What the exercise asks
From the line that includes "warto postawić na" to the last line of the data, quote each line precisely; both boundary lines belong in the answer.

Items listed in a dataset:
====================
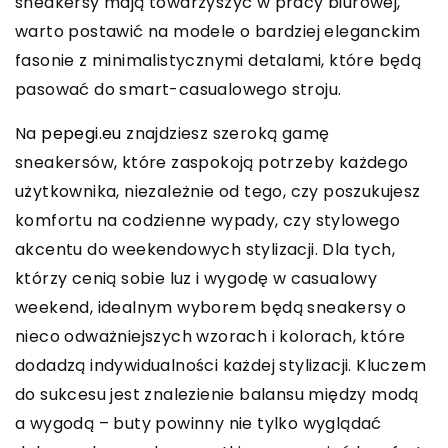
sneakersy mają towarzyszyć w pracy biurowej,
warto postawić na modele o bardziej eleganckim
fasonie z minimalistycznymi detalami, które będą
pasować do smart-casualowego stroju.
Na
pepegi.eu
znajdziesz szeroką gamę
sneakersów, które zaspokoją potrzeby każdego
użytkownika, niezależnie od tego, czy poszukujesz
komfortu na codzienne wypady, czy stylowego
akcentu do weekendowych stylizacji. Dla tych,
którzy cenią sobie luz i wygodę w casualowy
weekend, idealnym wyborem będą sneakersy o
nieco odważniejszych wzorach i kolorach, które
dodadzą indywidualności każdej stylizacji. Kluczem
do sukcesu jest znalezienie balansu między modą
a wygodą – buty powinny nie tylko wyglądać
====================
Answer to the exercise
warto postawić na modele o bardziej eleganckim
fasonie z minimalistycznymi detalami, które będą
pasować do smart-casualowego stroju.
Na
pepegi.eu
znajdziesz szeroką gamę
sneakersów, które zaspokoją potrzeby każdego
użytkownika, niezależnie od tego, czy poszukujesz
komfortu na codzienne wypady, czy stylowego
akcentu do weekendowych stylizacji. Dla tych,
którzy cenią sobie luz i wygodę w casualowy
weekend, idealnym wyborem będą sneakersy o
nieco odważniejszych wzorach i kolorach, które
dodadzą indywidualności każdej stylizacji. Kluczem
do sukcesu jest znalezienie balansu między modą
a wygodą – buty powinny nie tylko wyglądać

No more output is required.